*Action item*.
Exactly as they appear below, repeat the lines from the one with "Procurar no site" through the one with "protection methods will", and no others.

*Records shown*.
★ ★ ★ ★ ★ ★ ★

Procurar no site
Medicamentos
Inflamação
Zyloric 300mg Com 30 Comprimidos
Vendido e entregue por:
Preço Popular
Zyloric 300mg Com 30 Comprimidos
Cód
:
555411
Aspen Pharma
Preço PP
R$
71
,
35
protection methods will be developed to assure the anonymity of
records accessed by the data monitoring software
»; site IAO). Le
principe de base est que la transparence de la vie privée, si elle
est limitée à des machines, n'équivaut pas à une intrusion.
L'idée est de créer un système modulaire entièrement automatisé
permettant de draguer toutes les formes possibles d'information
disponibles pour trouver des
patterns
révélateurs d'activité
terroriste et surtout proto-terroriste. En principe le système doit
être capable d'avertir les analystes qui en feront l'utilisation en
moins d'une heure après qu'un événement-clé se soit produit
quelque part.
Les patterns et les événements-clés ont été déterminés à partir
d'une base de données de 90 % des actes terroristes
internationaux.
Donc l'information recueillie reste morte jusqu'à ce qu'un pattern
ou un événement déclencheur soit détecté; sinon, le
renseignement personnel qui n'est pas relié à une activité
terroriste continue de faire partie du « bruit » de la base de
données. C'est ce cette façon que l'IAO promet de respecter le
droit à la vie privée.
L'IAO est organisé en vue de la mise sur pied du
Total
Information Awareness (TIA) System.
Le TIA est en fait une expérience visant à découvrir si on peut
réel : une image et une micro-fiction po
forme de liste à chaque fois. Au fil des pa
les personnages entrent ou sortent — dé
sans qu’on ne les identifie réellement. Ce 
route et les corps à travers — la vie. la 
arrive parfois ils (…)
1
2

★ ★ ★ ★ ★ ★ ★

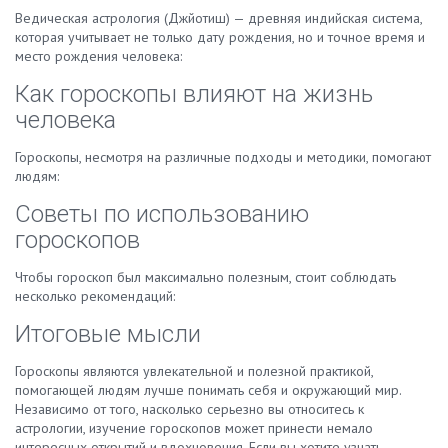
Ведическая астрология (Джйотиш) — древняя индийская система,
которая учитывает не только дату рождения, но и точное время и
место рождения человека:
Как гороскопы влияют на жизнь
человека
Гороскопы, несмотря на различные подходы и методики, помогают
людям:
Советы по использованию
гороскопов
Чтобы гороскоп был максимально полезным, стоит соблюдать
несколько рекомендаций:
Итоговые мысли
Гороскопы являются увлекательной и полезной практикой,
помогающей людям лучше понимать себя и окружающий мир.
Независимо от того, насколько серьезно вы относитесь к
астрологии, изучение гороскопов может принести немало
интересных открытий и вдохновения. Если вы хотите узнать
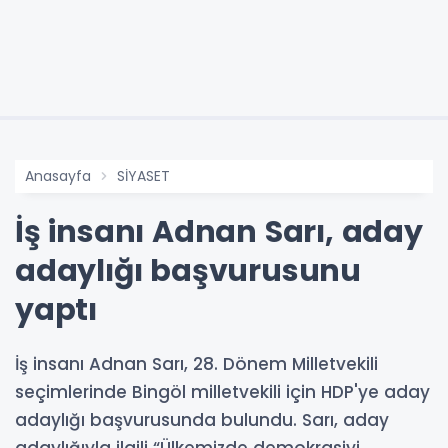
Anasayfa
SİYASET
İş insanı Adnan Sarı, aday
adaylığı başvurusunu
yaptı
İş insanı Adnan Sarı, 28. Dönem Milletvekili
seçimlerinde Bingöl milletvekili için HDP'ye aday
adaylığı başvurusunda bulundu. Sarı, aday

★ ★ ★ ★ ★ ★ ★

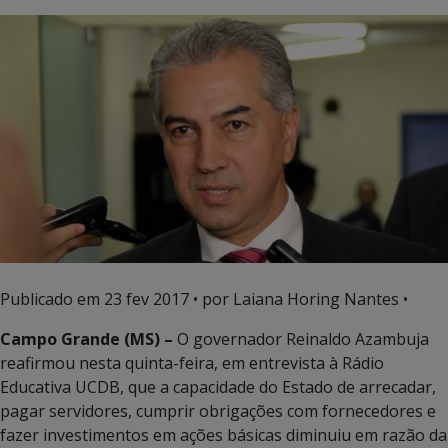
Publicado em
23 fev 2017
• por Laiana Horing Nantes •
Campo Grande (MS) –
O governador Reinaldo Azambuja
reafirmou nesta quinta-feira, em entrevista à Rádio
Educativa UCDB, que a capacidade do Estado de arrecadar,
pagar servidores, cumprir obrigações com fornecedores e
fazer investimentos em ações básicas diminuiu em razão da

★ ★ ★ ★ ★ ★ ★

*Result of the task*.
Procurar no site
Medicamentos
Inflamação
Zyloric 300mg Com 30 Comprimidos
Vendido e entregue por:
Preço Popular
Zyloric 300mg Com 30 Comprimidos
Cód
:
555411
Aspen Pharma
Preço PP
R$
71
,
35
protection methods will be developed to assure the anonymity of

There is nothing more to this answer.